Although the EPOCH trial successfully demonstrated that an improved PFS and hPFS can be achieved with the addition of TARE, it does not equate that the caring physicians would recommend TARE for patients with progressive disease after first-line chemotherapy anticipating a slightly longer PFS with the same OS, particularly with the risk of adverse events such as fatigue, radiation pneumonitis, cholecystitis, hepatic failure. If not critical, the cost of care is another factor that should be considered. Even though Korea (Republic of) is known for its low cost of medical care compared to some other countries, such as the United States, due to its National Health Insurance, the patients still have to pay approximately $7500 for TARE. In addition, the patients have to make at least two additional visits to the hospital for planning angiography/lung shunt scans and TARE procedures. All these factors would make most caring physicians reluctant to recommend TARE for patients with progressive disease.

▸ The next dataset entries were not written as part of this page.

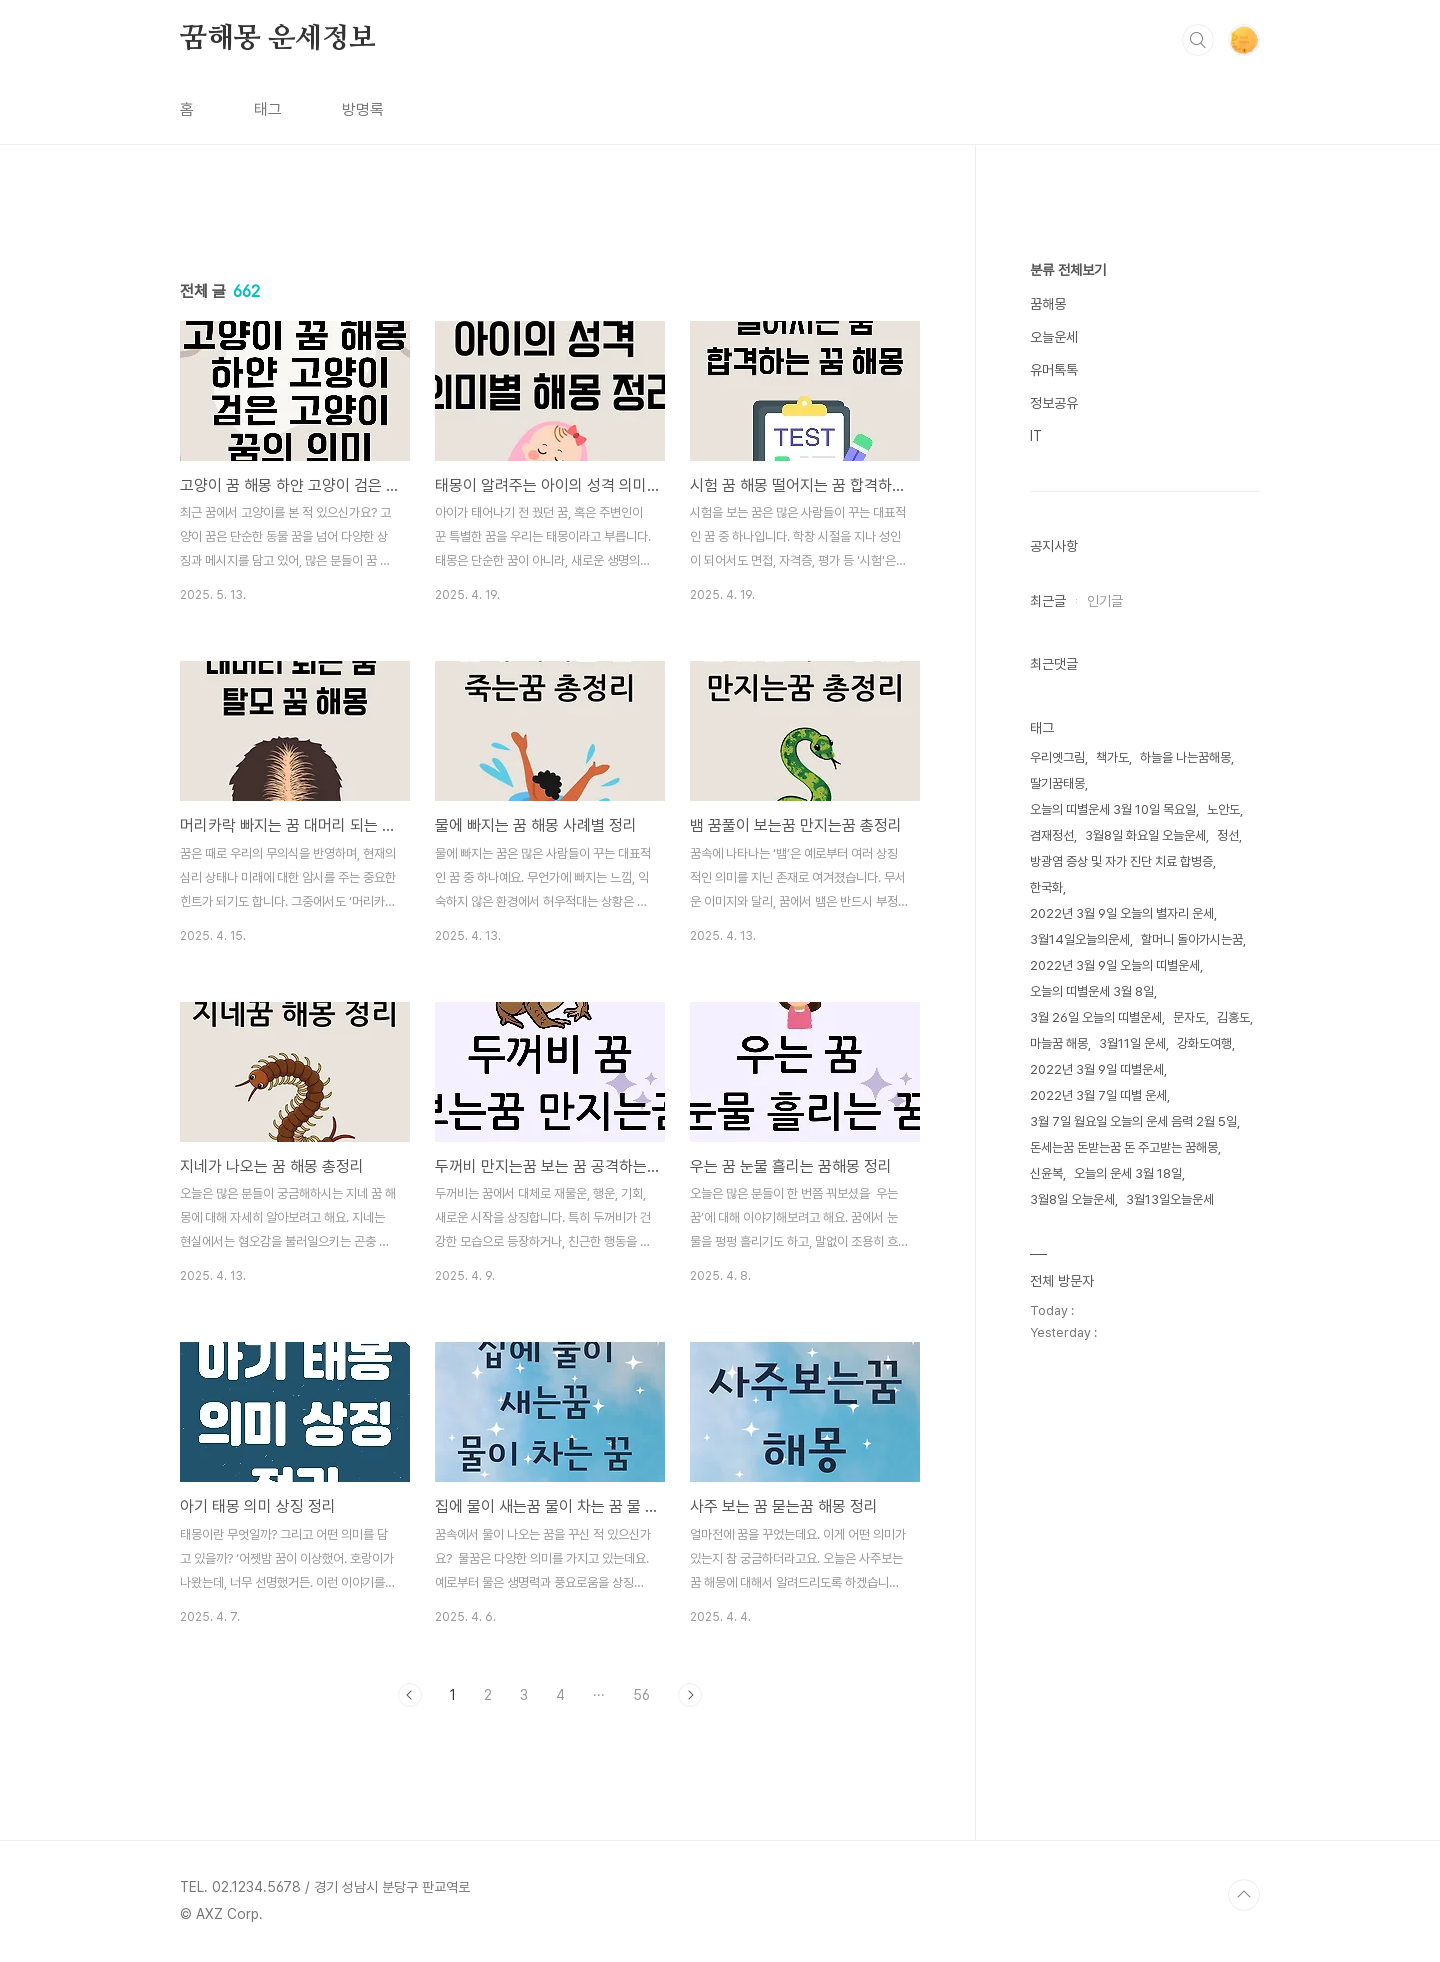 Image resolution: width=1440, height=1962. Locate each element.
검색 (1198, 40)
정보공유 (1054, 403)
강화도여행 (1204, 1043)
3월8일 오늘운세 (1072, 1199)
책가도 (1112, 757)
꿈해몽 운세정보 (277, 39)
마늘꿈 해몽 (1059, 1043)
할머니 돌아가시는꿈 (1192, 939)
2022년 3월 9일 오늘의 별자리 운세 (1122, 913)
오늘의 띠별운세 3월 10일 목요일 (1113, 809)
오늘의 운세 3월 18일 (1128, 1173)
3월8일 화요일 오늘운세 (1145, 835)
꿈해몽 (1048, 304)
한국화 (1046, 887)
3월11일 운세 (1132, 1043)
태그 (268, 109)
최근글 (1048, 601)
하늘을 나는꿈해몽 (1185, 757)
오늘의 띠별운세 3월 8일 (1092, 991)
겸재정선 (1052, 835)
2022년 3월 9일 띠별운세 (1097, 1069)
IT (1036, 436)
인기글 (1105, 601)
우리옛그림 (1057, 757)
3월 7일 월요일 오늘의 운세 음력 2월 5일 (1133, 1121)
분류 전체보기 (1068, 270)
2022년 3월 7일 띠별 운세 (1098, 1095)
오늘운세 (1054, 337)
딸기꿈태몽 (1057, 783)
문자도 (1189, 1017)
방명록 (363, 109)
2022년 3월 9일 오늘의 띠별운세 (1115, 965)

The investigators of the EPOCH trial suggest that implementation of lobar (rather than bilobar) TARE, enhanced patient selection, and personalized dosimetry would improve the safety profile and outcomes. Though this sounds reasonable, the following issues need to be addressed beforehand. First, TARE has excellent tumor response in patients with HCC, because most HCCs are markedly hypervascular, and thus, radioactive microspheres are preferentially delivered into these carcinomas by lobar TARE. In contrast, colorectal liver metastases are typically hypovascular or minimally hypervascular. As the liver is a hypervascular organ, lobar TARE might not result in an objective response (partial response or complete response) for hypovascular or minimally hypervascular lesions. Selective TARE (segmental or subsegmental infusion of radioactive microspheres) may be a solution for hypovascular or minimally hypervascular lesions. However, selective TARE can be performed only for single or oligonodular lesions, making the indication of TARE markedly narrow. Second, single or oligonodular liver metastases can be treated with surgical resection. Thus, the indications for TARE may overlap with indications for surgical. Third, selective TARE requires multiple injections of radioactive microspheres into several segmental/subsegmental hepatic arteries. This requires the operator to order multiple vials of glass microspheres, which may be difficult to garner the manufacturer’s support. Fourth, an effective radiation dose to the tumor and a safe radiation dose to the normal liver have not yet been established in patients with colorectal liver metastasis. Additionally, because of the relatively low vascularity of colorectal liver metastasis, the effective tumor dose and a safe liver dose are difficult to achieve simultaneously. Even though personalized dosimetry has been proven to have longer OS than the single-compartment dosimetry in the HCC population [4], there may be a long way to go until optimal dosimetry for colorectal liver metastasis is established.

In the author’s institution, patients with colorectal liver metastasis are referred for TARE sporadically when all the following conditions are met: resistance to chemotherapy, single or oligonodular lesions, and unresectability due to anatomical or clinical reasons. These patients then undergo a simulation test comprising planning angiography and lung shunt scan/single photon emission computed tomography (SPECT). Radioactive microspheres are finally ordered after confirming that the tumors have higher arterial vascularity on angiography as well as a higher activity than the normal liver on SPECT, and that selective TARE is technically feasible.

In conclusion, TARE is a potent brand-new intra-arterial treatment modality for colorectal liver metastasis. However, given the current evidence, the patient indication is narrow.